Six parties signed up to a number of "key Irish language commitments" ahead of Thursday's Assembly Election. 

Conradh na Gaeilge launched it's #Gaelvóta campaign at An Chultúrlann in a bid to advance the demands of the Irish language community, including a commitment to the implementation of Irish language legislation.

Conradh na Gaeilge contacted all political parties and independent candidates in the North to seek commitments on five issues. Its request was ignored by all unionist parties, whilst Sinn Féin, the SDLP, Alliance, Greens, People Before Profit and Aontú made a number of commitments ahead of polling.

Other demands include the adoption and implementation of the Irish Language 20 Year Strategy, the development of an Irish Medium Education Bill, support for languages to be a core GCSE subject in secondary schools, and a call to prioritise Education and Communities Ministries in any possible d’Hondt picks.

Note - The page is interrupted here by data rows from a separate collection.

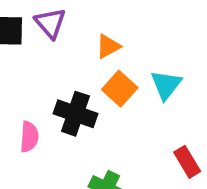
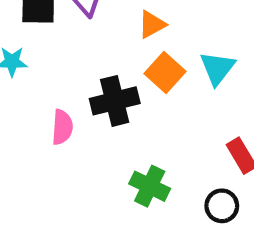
black cross: (75, 114) -> (115, 101), turned -33

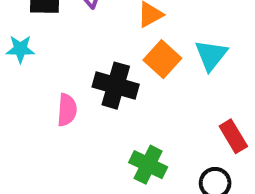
black cross: (115, 101) -> (116, 86), turned 30

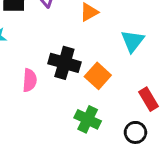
orange square: (162, 59) -> (98, 76), moved

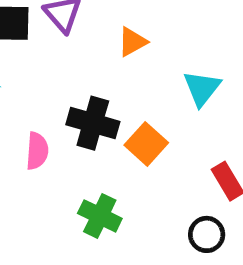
green cross: (88, 119) -> (100, 216), moved

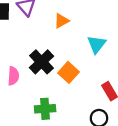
black cross: (93, 123) -> (42, 62), turned 30
green cross: (100, 216) -> (45, 109), turned -30

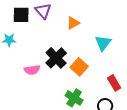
pink semicircle: (13, 76) -> (32, 70), turned 77
green cross: (45, 109) -> (74, 98), moved, turned 36

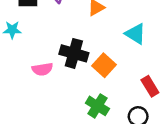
cyan triangle: (103, 43) -> (135, 34), turned -36
black cross: (56, 58) -> (74, 53), turned -30

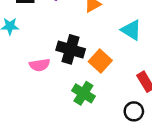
green cross: (97, 106) -> (83, 93), moved

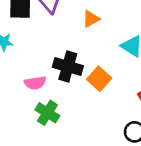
green cross: (83, 93) -> (47, 113), moved

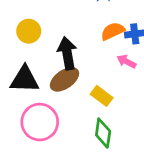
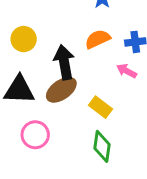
orange semicircle: (113, 31) -> (98, 39), moved
pink circle: (40, 122) -> (35, 135), size x0.7

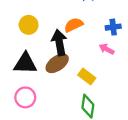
orange semicircle: (98, 39) -> (74, 25), moved
pink circle: (35, 135) -> (25, 97), moved

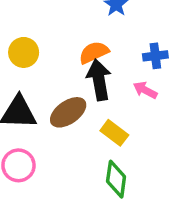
black arrow: (59, 42) -> (99, 80), moved

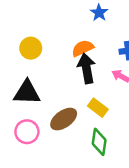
brown ellipse: (68, 112) -> (64, 119), moved

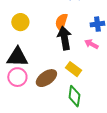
orange semicircle: (83, 48) -> (61, 22), turned -48
pink circle: (27, 132) -> (17, 77), moved

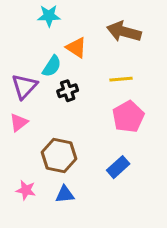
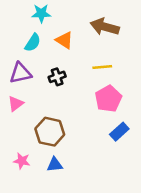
cyan semicircle: (52, 66) -> (33, 43), moved
purple triangle: (24, 86) -> (21, 73), turned 35
blue rectangle: (118, 167) -> (119, 132), moved

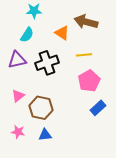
orange triangle: (64, 40) -> (62, 33), moved
black cross: (57, 77) -> (47, 63), size x1.6
pink triangle: (16, 104) -> (18, 96), moved

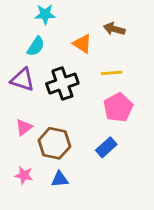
brown arrow: (86, 22) -> (114, 29), size x0.7
purple triangle: (17, 60) -> (23, 80), turned 30
blue rectangle: (98, 108) -> (106, 147), moved

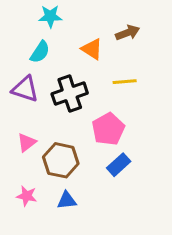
brown arrow: (114, 29) -> (128, 33), turned 144
pink pentagon: (118, 107) -> (108, 129), moved

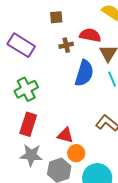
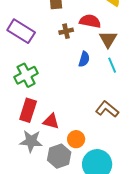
blue semicircle: (84, 73) -> (84, 59), size x0.6
red triangle: (65, 135) -> (51, 121), moved

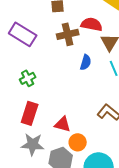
brown cross: (66, 31) -> (68, 34), size x1.5
green cross: (26, 75) -> (28, 78), size x0.7
red triangle: (51, 121) -> (63, 124), moved

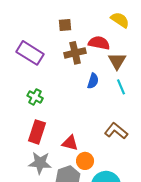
green cross: (28, 78) -> (35, 97), turned -35

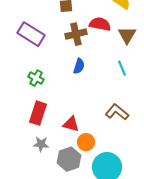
brown triangle: (117, 61) -> (127, 35), moved
blue semicircle: (93, 81) -> (79, 66), moved
gray star: (40, 163) -> (41, 144), size x0.7

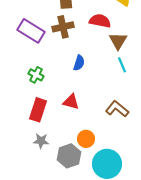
brown cross: (76, 34) -> (63, 27), moved
brown triangle: (127, 35) -> (118, 41), moved
red triangle: (71, 124) -> (71, 102), moved

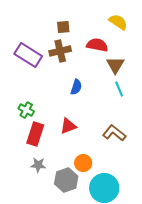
green cross: (36, 75) -> (26, 110), moved
red triangle: (71, 102) -> (68, 126), turned -36

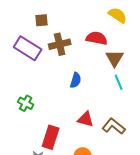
brown square: (63, 27) -> (42, 20), moved
red triangle: (68, 126) -> (86, 119), moved, turned 36
red rectangle: (35, 134) -> (51, 137), moved

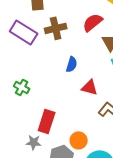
red semicircle: (97, 38) -> (93, 22), turned -50
red triangle: (86, 119) -> (90, 87), moved

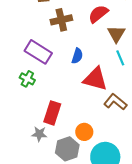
purple rectangle: (24, 32) -> (38, 52), moved
red triangle: (90, 87) -> (95, 79), size x1.5

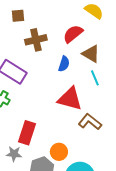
brown triangle: (116, 34) -> (91, 54), turned -30
blue semicircle: (77, 56) -> (64, 64), moved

Speaking after the launch, Michaeline Donnelly, Tanáiste of Conradh na Gaeilge, commented: "As we have seen since the incredible community campaign for language rights kickstarted in 2017, there is strong broad party support for the Irish language, Irish language rights and for Irish medium education. In the 2017 Assembly elections, that support translated into five parties and 50 out of the 90 MLAs who actively supported the introduction of an Irish Language Act.

"That cross-party coalition in favour of language rights has stayed the course and remains steadfast and strong in the run up to the 2022 Assembly elections. The #Gaelvóta campaign seeks to provide voters with the latest facts and figures regarding parties, candidates and their pledges or stance on the Irish language. We will be sharing the responses we have received, broken down by party and also by constituency, with the community and online throughout the week."

Conchúr Ó Muadaigh, Advocacy Manager with Conradh na Gaeilge, added: "The 2022 #Gaelvóta really is a story of two tales. On one hand we see a progressive, strong coalition of parties who have signed up to supporting the Irish language through legislation, through a strategy and through increased education provisions. And on the other hand, we have all unionist parties and all other unionist independent candidates refusing to respond to our election pledges.

"That is incredibly disappointing. We offered all of those parties an opportunity to meet with the Irish language community to discuss these issues. Again, our correspondence was met with silence. That shows an incredible lack of respect to Irish speaking families, learners and Irish language schools that exist and are flourishing right across the community.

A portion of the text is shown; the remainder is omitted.